Do you remember those days when you were a kid and got all excited when you heard it was going to snow and you stayed up at night checking the window every 5 minutes with the hope that it had accumulated enough to cancel school the following day? Ok, that wasn't my childhood either! While I was in Liberia, snow just didn't exist. When I moved to the U.S., I went to boarding school and only the worst of the worst snow storms could prevent enough day-students from coming to school and even then we still had to attend study hall* at night!
I thought I would finally get a break when I moved to that snowy state of Massachusetts for college, but to my sad dismay, it turned out that New Englanders are pretty attached to their snow plows and seem to have centuries worth of experience in crushing the hopes of little college kids by plowing away the snow before it could even land!
Now rainy season in Sudan, with weeks of rained-out activities, would probably seem like the ultimate 'snow day' for the northern hemisphere kid, but let me tell you, it soooo is NOT!

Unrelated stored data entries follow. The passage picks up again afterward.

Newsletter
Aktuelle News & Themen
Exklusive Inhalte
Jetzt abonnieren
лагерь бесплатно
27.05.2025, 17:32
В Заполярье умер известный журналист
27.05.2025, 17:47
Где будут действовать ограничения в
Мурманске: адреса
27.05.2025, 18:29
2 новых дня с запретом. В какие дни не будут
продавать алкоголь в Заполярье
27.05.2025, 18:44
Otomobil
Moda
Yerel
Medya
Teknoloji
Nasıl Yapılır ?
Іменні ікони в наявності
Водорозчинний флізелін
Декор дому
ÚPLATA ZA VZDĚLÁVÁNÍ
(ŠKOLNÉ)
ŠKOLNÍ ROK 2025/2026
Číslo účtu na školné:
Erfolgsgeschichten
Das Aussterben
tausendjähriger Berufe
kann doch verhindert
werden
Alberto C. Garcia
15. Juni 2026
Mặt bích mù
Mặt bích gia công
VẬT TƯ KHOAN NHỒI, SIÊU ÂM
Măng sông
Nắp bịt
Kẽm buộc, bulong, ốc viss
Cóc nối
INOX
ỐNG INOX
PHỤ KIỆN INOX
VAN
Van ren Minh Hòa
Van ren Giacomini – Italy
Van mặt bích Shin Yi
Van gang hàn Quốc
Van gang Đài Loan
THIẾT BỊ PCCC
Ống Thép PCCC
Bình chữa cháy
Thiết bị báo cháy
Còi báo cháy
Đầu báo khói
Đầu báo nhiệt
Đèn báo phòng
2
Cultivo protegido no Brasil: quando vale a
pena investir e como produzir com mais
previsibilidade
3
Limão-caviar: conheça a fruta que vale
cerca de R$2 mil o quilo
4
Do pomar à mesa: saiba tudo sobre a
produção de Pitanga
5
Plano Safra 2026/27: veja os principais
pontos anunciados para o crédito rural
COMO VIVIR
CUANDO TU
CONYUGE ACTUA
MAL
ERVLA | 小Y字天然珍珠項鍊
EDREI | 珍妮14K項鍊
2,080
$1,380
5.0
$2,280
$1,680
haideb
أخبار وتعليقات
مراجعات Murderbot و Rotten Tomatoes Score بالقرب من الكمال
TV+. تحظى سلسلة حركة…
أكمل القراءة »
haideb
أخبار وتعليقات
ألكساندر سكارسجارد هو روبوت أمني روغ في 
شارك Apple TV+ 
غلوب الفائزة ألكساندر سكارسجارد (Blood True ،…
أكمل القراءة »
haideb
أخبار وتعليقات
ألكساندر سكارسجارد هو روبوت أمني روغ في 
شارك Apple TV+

I'm in Kapoeta and I was technically suppose to head to Juba tomorrow, spend a few days tying up any loose ends and then head out to Nairobi over the weekend. But really, Sudan specializes in 'deferred plans' and this case is no different! This morning, I woke up to the darkest clouds so close above me, I swear I could reach up and just shake the rain out! I tried to rush the group out the door with the unrealistic hope that we would actually make the 4 hour road trip, do some work in the field and be nice and cozy in our tukuls before the skies open up. WRONG! I had a good 30 minutes before torrential rains began and have lasted all day. Now, my plan to happily jump on a plane back to Juba are replaced with that day trip to the field and a long trip the following day by road to Juba.
But, in an endless effort to go against my nature and see the glass as half-full, I've found several silver linings to this scenario:
1) I'll be able to see my friend Mio before we both leave Sudan. With most people I know here, even the time to share a glass of wine is precious because we move around so much (not to mention the fact that wine has to be imported from either Juba or Loki). So Mio just got back from her break yesterday and should the rain gods corporate, tomorrow will be the first time we've seen each other in about 5 weeks!
2) More time with Somehow who was so cute today as he tried (and succeeded) in climbing unto my lap and curling up!
3) A road trip to Juba also means that I get to make an important stop in Torit to pay a vendor which I'm sure will make his day.
Anyway...fingers (and toes) crossed for blue skies for tomorrow!
* required 2 hours of studying or more likely, plotting your escape to the woods at night for mere smokes, shits and giggles! - (P.S. It wasn't me mom, it was THEM!)